Threats to progressive efforts to protect our health and safety
The Court has already voted to hear a case in 2022-23 that could seriously damage protection of our environment by significantly weakening the Clean Water Act. As one environmental expert put it, the new “conservative supermajority” on the Court seems “much more inclined” than in earlier years to “do a slash-and-burn expedition through our major environmental laws.” In addition, the Court appears likely to consider one or more rulings that have blocked Biden Administration efforts to combat the deadly COVID-19 pandemic through vaccination requirements, as it has done already concerning requirements for employees of large businesses and health care workers. The Court’s far-right justices have signaled a willingness to return to pre-New Deal constitutional interpretations. This would devastate our ability to adopt effective federal health and safety protections at all.
Discrimination and affirmative action
The Court has already announced that it will review lower court rulings that have approved the use of affirmative action to increase diversity at Harvard and at the University of North Carolina. The case threatens to achieve one of the far right’s goals: completely eliminating affirmative action. This would deprive students and their academic communities of the significant benefits of increased racial diversity. The right-wing majority may well also consider cases concerning other far right efforts to weaken discrimination protections, such as eliminating the principle under federal laws that actions that have an unjustified discriminatory effect on minorities are illegal even without proof of discriminatory intent.

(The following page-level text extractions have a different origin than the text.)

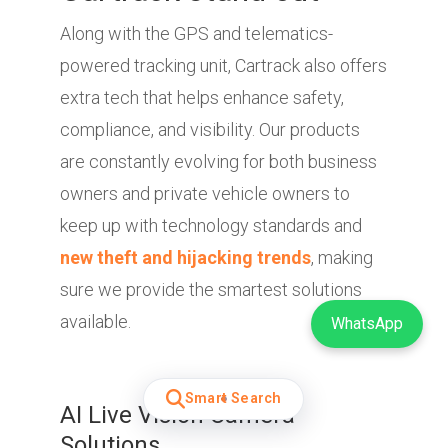
Along with the GPS and telematics-
powered tracking unit, Cartrack also offers
extra tech that helps enhance safety,
compliance, and visibility. Our products
are constantly evolving for both business
owners and private vehicle owners to
keep up with technology standards and
new theft and hijacking trends
, making
sure we provide the smartest solutions
available.
WhatsApp
Smart Search
AI Live Vision Camera
Solutions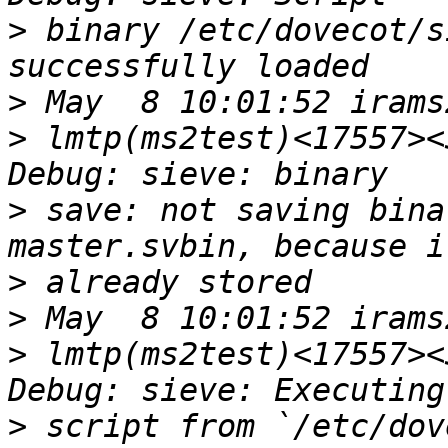
>
 binary /etc/dovecot/s
>
>
 lmtp(ms2test)<17557><
>
 save: not saving bina
>
>
>
 lmtp(ms2test)<17557><
>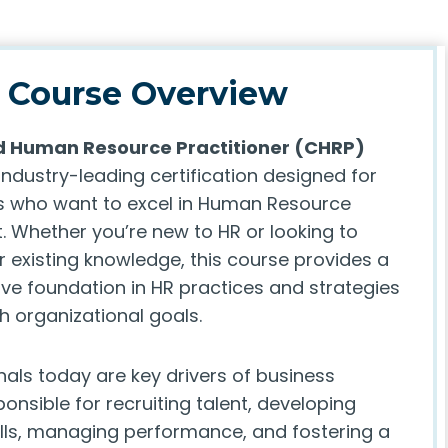
Course Overview
ed Human Resource Practitioner (CHRP)
industry-leading certification designed for
s who want to excel in Human Resource
Whether you’re new to HR or looking to
 existing knowledge, this course provides a
e foundation in HR practices and strategies
th organizational goals.
nals today are key drivers of business
onsible for recruiting talent, developing
lls, managing performance, and fostering a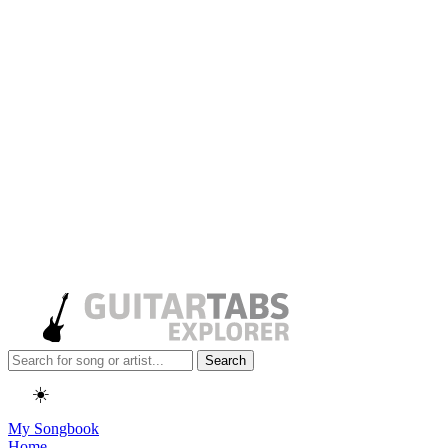
Search
☀️
My Songbook
Home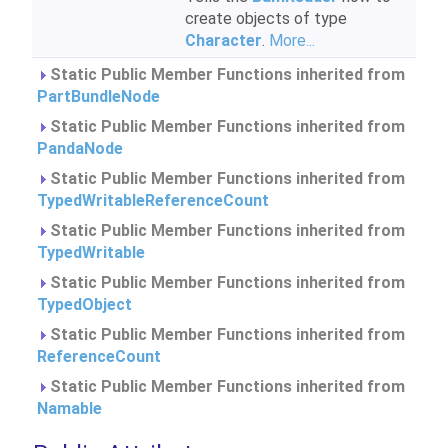
create objects of type
Character
.
More...
Static Public Member Functions inherited from
PartBundleNode
Static Public Member Functions inherited from
PandaNode
Static Public Member Functions inherited from
TypedWritableReferenceCount
Static Public Member Functions inherited from
TypedWritable
Static Public Member Functions inherited from
TypedObject
Static Public Member Functions inherited from
ReferenceCount
Static Public Member Functions inherited from
Namable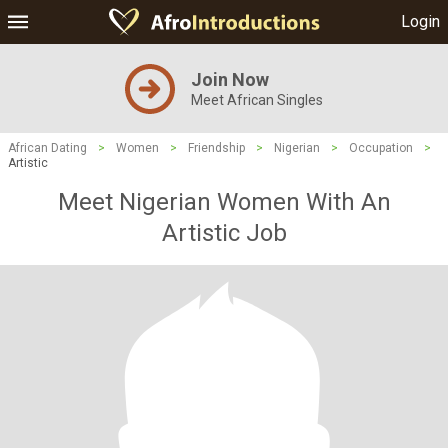
Login
Join Now
Meet African Singles
African Dating
>
Women
>
Friendship
>
Nigerian
>
Occupation
>
Artistic
Meet Nigerian Women With An
Artistic Job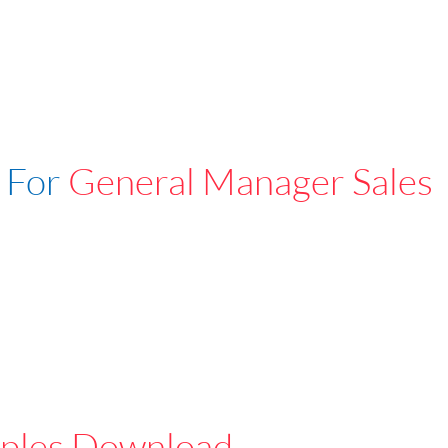
 For
General Manager Sales
ples Download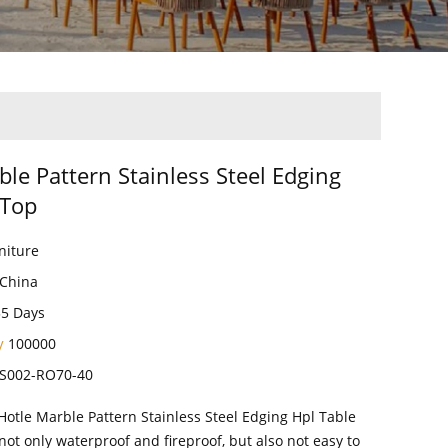
ble Pattern Stainless Steel Edging
 Top
niture
China
35 Days
ty
100000
S002-RO70-40
Hotle Marble Pattern Stainless Steel Edging Hpl Table
not only waterproof and fireproof, but also not easy to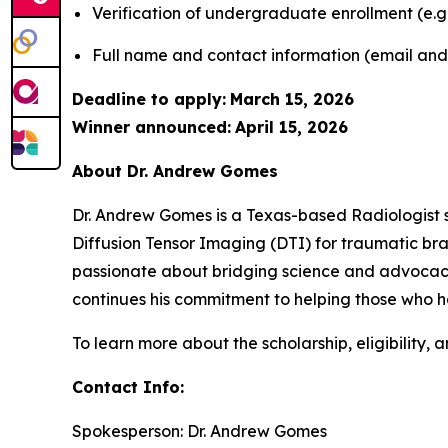
Verification of undergraduate enrollment (e.g.
Full name and contact information (email an
Deadline to apply:
March 15, 2026
Winner announced:
April 15, 2026
About Dr. Andrew Gomes
Dr. Andrew Gomes is a Texas-based Radiologist s
Diffusion Tensor Imaging (DTI) for traumatic brain
passionate about bridging science and advocacy,
continues his commitment to helping those who ha
To learn more about the scholarship, eligibility, a
Contact Info:
Spokesperson: Dr. Andrew Gomes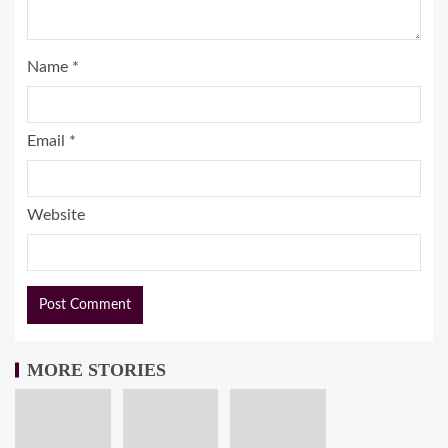
Name
*
Email
*
Website
MORE STORIES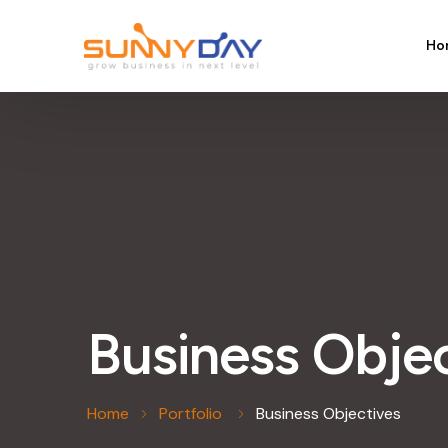
Ho
Business Obje
Home
Portfolio
Business Objectives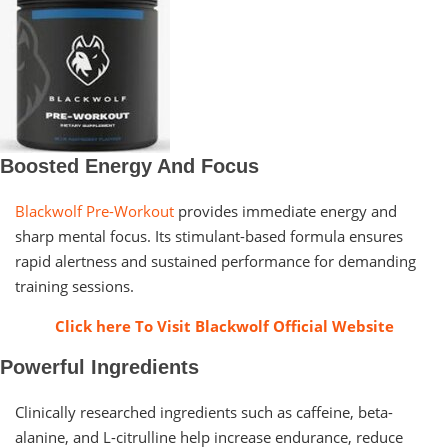
Boosted Energy And Focus
Blackwolf Pre-Workout
provides immediate energy and
sharp mental focus. Its stimulant-based formula ensures
rapid alertness and sustained performance for demanding
training sessions.
Click here To Visit Blackwolf Official Website
Powerful Ingredients
Clinically researched ingredients such as caffeine, beta-
alanine, and L-citrulline help increase endurance, reduce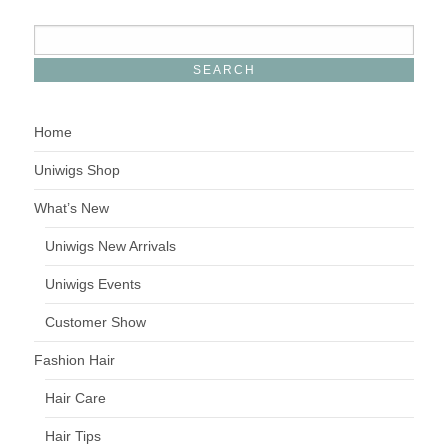
Home
Uniwigs Shop
What’s New
Uniwigs New Arrivals
Uniwigs Events
Customer Show
Fashion Hair
Hair Care
Hair Tips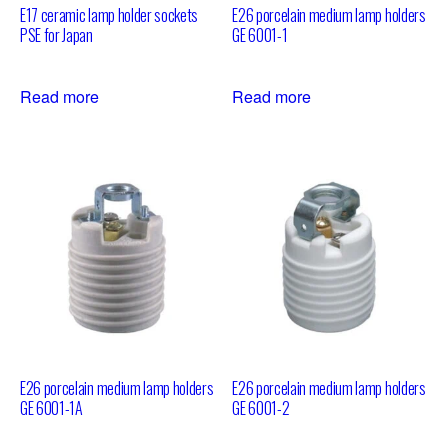
E17 ceramic lamp holder sockets
E26 porcelain medium lamp holders
PSE for Japan
GE 6001-1
Read more
Read more
E26 porcelain medium lamp holders
E26 porcelain medium lamp holders
GE 6001-1A
GE 6001-2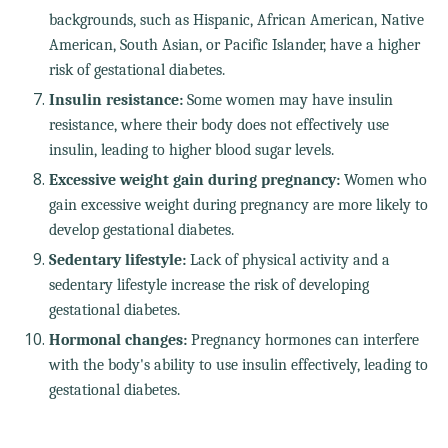
backgrounds, such as Hispanic, African American, Native
American, South Asian, or Pacific Islander, have a higher
risk of gestational diabetes.
Insulin resistance:
Some women may have insulin
resistance, where their body does not effectively use
insulin, leading to higher blood sugar levels.
Excessive weight gain during pregnancy:
Women who
gain excessive weight during pregnancy are more likely to
develop gestational diabetes.
Sedentary lifestyle:
Lack of physical activity and a
sedentary lifestyle increase the risk of developing
gestational diabetes.
Hormonal changes:
Pregnancy hormones can interfere
with the body's ability to use insulin effectively, leading to
gestational diabetes.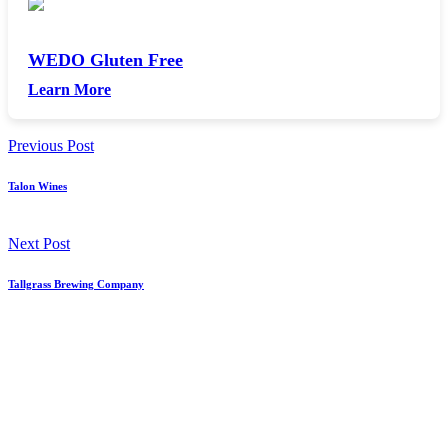
WEDO Gluten Free
Learn More
Previous Post
Talon Wines
Next Post
Tallgrass Brewing Company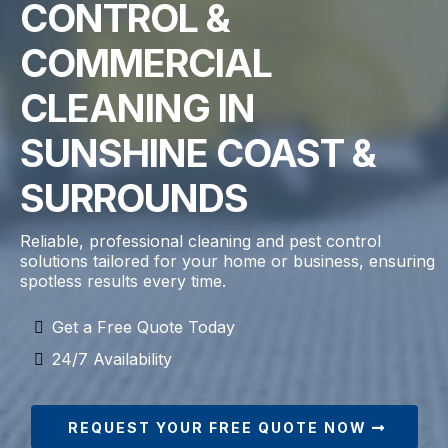
CONTROL &
COMMERCIAL
CLEANING IN
SUNSHINE COAST &
SURROUNDS
Reliable, professional cleaning and pest control
solutions tailored for your home or business, ensuring
spotless results every time.
Get a Free Quote Today
24/7 Availability
REQUEST YOUR FREE QUOTE NOW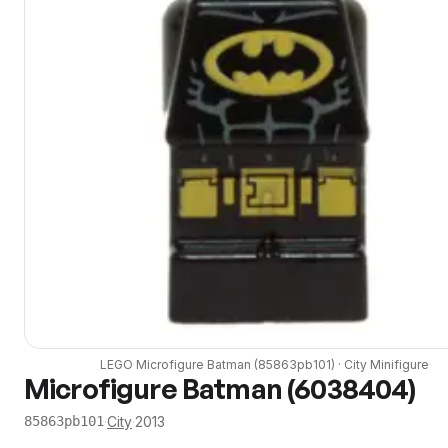
LEGO
Microfigure Batman
(
85863pb101
) ·
City
Minifigure
Microfigure Batman (6038404)
·
City
·
2013
85863pb101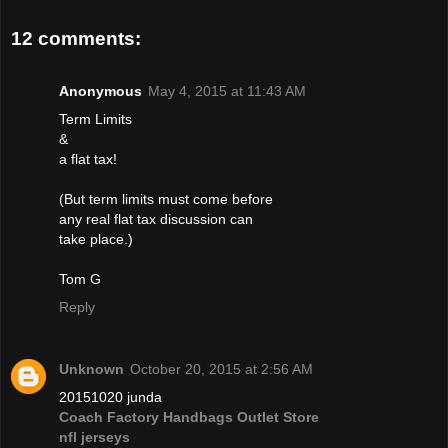
12 comments:
Anonymous
May 4, 2015 at 11:43 AM
Term Limits
&
a flat tax!
(But term limits must come before
any real flat tax discussion can
take place.)
Tom G
Reply
Unknown
October 20, 2015 at 2:56 AM
20151020 junda
Coach Factory Handbags Outlet Store
nfl jerseys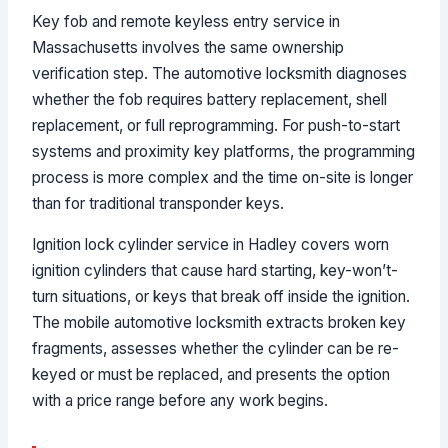
Key fob and remote keyless entry service in
Massachusetts involves the same ownership
verification step. The automotive locksmith diagnoses
whether the fob requires battery replacement, shell
replacement, or full reprogramming. For push-to-start
systems and proximity key platforms, the programming
process is more complex and the time on-site is longer
than for traditional transponder keys.
Ignition lock cylinder service in Hadley covers worn
ignition cylinders that cause hard starting, key-won’t-
turn situations, or keys that break off inside the ignition.
The mobile automotive locksmith extracts broken key
fragments, assesses whether the cylinder can be re-
keyed or must be replaced, and presents the option
with a price range before any work begins.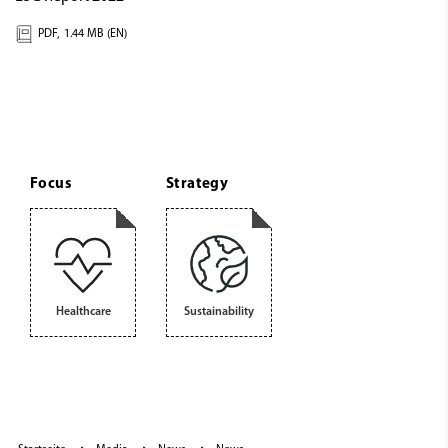
PDF,
1.44 MB (EN)
Focus
Strategy
Healthcare
Sustainability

Efforts to hold President Trump accountable for misconduct
Former President Trump has been filing numerous lawsuits to block efforts to investigate and hold him accountable for past misconduct. Although the Court recently rejected Trump’s request that it block the National Archives from releasing White House records to the congressional committee investigating the deadly January 6 attempted insurrection, other such issues are likely to come before the Court as well.
In the face of unprecedented attacks on our voting access, people are turning to the courts to protect our vote. People across the country are suing to counter Far Right attempts to restrict our voting access. As of last October, the Brennan Center was tracking 54 voting rights cases in lower courts. The Supreme Court is likely to be asked to rule on voting controversies after a new justice joins the Court in June – possibly before the November elections.
The Court is currently considering a Mississippi case that is all too likely to further restrict reproductive freedom, possibly eliminating the protections of Roe v Wade. And the attacks to our reproductive rights likely won’t stop there. The Court could also be asked to consider efforts to limit abortion access, like challenges to laws that protect access to reproductive care facilities.
The stakes are high
A new Black female justice could have an important impact on these and other future Supreme Court cases. The stakes are high – and we need to work together. It’s time to make our support for the first Black woman justice on the Court loud and clear. And we won’t stop there. We will work for more diverse fair-minded judges on every court – not just the Supreme Court. This could hurt people even in states where state law would protect abortion care rights if Roe is overturned.